一边是太后,代表着正统,代表着那个虽然腐朽但却安全的旧秩序。
一边是那个疯子皇帝,代表着危险,但同时也代表着泼天的富贵,代表着能让人疯狂的军功。
怎么选?
这还需要选吗?!
去他娘的太后!去他娘的静观其变!
老子当了一辈子孙子,受了一辈子文官的气,现在好不容易有个皇帝肯带我们发财,傻子才不去!
“撕拉——!”
一声脆响。
刘安当着石亨的面,当着几十万大军的面,从怀里掏出那封密信,狠狠地撕成了碎片。
“什么密信?”
刘安把碎纸片往天上一扬,任由北风把它们卷走,脸上露出一副无赖而狰狞的笑容:
“风太大,本爵没拿稳,吹跑了。”
“再说,本爵也不识字,不知道上面写了个啥。”
“哈哈哈!”石亨大笑,“好!刘伯爷果然是个痛快人!”
“那个石侯爷。
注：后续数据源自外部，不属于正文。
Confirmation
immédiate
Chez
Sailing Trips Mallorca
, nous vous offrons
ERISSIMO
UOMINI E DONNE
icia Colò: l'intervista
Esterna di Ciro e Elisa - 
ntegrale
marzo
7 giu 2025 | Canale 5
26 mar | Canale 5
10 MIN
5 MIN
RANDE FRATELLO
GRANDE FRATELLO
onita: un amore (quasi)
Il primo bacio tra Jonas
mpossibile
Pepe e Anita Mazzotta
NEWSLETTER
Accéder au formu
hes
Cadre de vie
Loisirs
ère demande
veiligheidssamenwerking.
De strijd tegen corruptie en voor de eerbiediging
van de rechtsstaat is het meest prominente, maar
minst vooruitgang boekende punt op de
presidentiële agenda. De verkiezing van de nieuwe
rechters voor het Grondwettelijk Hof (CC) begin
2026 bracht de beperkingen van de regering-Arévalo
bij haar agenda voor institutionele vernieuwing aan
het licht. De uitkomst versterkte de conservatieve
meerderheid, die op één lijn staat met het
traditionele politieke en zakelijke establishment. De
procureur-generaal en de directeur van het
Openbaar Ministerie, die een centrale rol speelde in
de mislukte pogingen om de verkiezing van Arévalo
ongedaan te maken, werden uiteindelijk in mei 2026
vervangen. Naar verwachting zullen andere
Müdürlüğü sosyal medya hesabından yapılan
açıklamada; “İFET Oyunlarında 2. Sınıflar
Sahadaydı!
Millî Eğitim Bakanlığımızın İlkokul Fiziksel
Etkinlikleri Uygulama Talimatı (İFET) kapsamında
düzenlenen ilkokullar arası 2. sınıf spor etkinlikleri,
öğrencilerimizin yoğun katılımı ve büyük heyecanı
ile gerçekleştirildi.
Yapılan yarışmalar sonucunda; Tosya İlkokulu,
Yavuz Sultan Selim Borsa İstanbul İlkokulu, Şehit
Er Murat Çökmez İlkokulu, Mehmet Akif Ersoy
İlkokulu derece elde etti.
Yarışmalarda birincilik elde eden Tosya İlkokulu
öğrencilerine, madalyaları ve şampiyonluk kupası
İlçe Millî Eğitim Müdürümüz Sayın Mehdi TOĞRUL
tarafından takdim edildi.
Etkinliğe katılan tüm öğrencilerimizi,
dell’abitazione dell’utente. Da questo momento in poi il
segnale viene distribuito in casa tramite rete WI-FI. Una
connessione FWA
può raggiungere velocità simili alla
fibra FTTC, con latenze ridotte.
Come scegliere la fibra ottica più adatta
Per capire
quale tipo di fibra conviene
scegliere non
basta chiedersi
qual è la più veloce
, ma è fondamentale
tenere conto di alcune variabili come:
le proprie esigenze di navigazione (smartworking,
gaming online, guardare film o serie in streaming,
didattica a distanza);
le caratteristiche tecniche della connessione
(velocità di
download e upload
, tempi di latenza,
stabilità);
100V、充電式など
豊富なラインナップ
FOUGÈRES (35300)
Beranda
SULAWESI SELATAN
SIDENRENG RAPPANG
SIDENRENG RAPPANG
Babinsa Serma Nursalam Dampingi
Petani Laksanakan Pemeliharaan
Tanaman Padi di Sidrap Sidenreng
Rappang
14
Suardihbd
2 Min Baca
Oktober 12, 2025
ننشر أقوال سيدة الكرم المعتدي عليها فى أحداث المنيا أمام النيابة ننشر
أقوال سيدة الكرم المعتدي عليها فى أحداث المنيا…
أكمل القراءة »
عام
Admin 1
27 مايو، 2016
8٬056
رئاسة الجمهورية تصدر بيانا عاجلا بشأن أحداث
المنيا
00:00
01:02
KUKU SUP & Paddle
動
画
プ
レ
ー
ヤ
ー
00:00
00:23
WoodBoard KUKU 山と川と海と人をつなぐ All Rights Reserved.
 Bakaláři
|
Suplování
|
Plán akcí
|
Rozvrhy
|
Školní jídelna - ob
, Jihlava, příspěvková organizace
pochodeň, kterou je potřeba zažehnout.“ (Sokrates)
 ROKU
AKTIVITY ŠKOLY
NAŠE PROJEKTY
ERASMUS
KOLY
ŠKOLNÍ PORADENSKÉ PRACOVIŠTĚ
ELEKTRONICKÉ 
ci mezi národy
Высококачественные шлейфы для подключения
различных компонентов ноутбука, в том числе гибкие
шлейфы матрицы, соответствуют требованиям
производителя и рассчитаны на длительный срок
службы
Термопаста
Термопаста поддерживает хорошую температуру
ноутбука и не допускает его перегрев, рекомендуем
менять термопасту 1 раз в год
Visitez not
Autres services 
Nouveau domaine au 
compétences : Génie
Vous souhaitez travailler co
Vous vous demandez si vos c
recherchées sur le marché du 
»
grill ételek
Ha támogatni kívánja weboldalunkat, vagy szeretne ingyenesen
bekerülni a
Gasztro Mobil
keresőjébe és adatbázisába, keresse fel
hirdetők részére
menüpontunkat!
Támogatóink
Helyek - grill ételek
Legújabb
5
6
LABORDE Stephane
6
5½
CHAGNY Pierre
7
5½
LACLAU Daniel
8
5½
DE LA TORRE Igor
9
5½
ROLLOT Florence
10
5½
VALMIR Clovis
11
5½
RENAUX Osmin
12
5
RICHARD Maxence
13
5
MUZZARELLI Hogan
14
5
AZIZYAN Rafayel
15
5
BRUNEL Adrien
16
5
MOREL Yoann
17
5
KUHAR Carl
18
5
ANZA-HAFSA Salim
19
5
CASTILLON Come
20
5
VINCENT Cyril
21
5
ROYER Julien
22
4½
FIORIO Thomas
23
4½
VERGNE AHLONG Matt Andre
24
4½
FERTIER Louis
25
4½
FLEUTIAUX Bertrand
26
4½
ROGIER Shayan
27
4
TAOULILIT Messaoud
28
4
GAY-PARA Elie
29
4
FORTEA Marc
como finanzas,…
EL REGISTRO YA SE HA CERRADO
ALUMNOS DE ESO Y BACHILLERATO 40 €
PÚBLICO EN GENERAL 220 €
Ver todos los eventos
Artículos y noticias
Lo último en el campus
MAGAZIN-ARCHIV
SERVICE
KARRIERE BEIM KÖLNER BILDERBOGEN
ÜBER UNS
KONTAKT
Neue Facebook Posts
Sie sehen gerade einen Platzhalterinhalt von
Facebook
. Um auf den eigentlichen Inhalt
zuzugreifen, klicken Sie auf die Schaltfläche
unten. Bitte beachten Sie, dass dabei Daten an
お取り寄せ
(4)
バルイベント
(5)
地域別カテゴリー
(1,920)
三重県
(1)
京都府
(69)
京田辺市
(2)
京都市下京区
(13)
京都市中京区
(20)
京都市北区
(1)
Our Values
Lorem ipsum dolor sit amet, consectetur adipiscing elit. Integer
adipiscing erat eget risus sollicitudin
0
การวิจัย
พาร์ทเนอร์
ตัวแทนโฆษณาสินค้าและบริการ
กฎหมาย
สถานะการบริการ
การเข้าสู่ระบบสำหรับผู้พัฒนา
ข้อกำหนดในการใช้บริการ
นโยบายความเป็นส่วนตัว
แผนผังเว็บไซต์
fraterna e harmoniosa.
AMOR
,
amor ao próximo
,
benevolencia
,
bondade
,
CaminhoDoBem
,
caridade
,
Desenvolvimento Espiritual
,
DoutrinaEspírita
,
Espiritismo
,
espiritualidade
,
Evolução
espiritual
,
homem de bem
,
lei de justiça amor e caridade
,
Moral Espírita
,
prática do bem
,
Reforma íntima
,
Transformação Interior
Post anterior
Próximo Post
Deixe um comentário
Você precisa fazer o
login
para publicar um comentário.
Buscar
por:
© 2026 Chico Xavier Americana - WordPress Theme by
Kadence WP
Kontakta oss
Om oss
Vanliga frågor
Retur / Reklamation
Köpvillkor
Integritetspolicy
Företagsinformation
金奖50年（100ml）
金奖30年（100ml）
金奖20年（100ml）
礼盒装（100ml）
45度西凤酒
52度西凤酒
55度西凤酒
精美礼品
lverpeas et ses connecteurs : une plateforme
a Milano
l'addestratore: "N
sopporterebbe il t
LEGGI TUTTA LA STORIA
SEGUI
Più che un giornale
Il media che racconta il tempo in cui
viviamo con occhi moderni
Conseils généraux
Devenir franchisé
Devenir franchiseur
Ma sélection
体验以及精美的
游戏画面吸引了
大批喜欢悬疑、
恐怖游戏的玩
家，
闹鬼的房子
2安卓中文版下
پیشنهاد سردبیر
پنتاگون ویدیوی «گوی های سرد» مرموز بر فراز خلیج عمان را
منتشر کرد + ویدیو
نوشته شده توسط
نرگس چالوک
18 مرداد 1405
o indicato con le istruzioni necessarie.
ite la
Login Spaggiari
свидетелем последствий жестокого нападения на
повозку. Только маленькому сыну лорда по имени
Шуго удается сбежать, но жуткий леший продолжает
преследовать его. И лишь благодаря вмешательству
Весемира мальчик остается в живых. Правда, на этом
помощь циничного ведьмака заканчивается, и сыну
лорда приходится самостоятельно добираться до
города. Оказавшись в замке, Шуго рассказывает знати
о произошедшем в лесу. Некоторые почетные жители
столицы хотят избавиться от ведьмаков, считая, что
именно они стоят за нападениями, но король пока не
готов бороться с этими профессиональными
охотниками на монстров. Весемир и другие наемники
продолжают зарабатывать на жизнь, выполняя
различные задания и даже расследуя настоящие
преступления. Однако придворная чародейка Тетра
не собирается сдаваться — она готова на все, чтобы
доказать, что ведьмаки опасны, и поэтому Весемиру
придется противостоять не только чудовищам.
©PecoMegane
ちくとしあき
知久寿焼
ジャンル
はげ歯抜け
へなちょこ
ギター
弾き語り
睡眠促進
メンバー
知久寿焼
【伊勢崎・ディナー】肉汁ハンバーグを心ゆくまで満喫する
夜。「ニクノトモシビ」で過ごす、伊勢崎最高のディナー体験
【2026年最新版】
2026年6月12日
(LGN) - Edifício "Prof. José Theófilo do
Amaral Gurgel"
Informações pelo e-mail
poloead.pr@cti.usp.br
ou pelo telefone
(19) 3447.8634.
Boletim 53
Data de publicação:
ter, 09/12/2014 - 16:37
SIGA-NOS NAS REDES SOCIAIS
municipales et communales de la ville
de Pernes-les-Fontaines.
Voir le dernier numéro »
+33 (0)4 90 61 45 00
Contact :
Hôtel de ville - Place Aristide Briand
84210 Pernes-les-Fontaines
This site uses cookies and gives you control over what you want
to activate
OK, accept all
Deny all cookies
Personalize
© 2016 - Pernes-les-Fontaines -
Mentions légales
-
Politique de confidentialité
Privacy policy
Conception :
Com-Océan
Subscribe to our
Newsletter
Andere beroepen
”
旁边的马青早就急不可耐了,他搓着手,一脸的焦急:
“那咱们现在往北赶还来得及吗?”
“听说陛下都追出去好几百里了,这汤不会被神机营那帮孙子喝光了吧?”
这句话一出,所有人的心都提到了嗓子眼。
是啊!
去晚了连汤都没了!
“那得看你们跑得有多快了。”
石亨收起圣旨,指了指北方那茫茫的旷野:
“陛下说了,谁先到狼居胥山,谁就能在山上刻名字。”
“而且,前面的部落都被陛下打残了,剩下的都是等著咱们去捡的肥肉。”
“但是”
石亨还没说完。
“冲啊!!!”
一声惊天动地的怒吼打断了他。
那是马青。
这个河南的大老粗,连个招呼都不打,直接调转马头,挥舞著马刀对着手下那十万大军咆哮:
“弟兄们!都听见了吗?!”
“前面全是银子!全是娘们!全是爵位!”
“去晚了就只能吃马粪了!”
“把那些锅碗瓢盆都给老子扔了!把没用的帐篷都烧了!”
“只要刀!只要马!”
“给老子冲!谁要是敢落在山东兵后面,老子亲手砍了他!”
“轰隆隆——”
河南军瞬间炸了。
十万大军像是一群闻到了血腥味的饿狼,发疯一样冲出了队列,根本不管什么行军阵型,嗷嗷叫着往北狂奔。
“马青!你个不要脸的!”
刘安气得胡子都歪了。
这老小子,刚才还跟我称兄道弟,现在为了抢功劳,连这点规矩都不讲了?
“全军听令!”
刘安拔出佩剑,眼珠子瞪得比铜铃还大:
“咱们山东兵能输给河南那帮捞面鬼吗?!”
“把辎重全扔了!轻装前进!”
“告诉弟兄们,咱们是去抢钱的!不是去旅游的!”
“谁跑得快,老子赏他一百两!”
“冲!!!”
转眼间。
原本拥挤在路口、死气沉沉的二十万大军,瞬间变成了一场疯狂的武装越野赛。
道路被挤爆了,有的士兵嫌路窄,直接骑马冲进了旁边的荒地。还有的嫌步兵碍事,直接一脚踹开,那是真正的争先恐后。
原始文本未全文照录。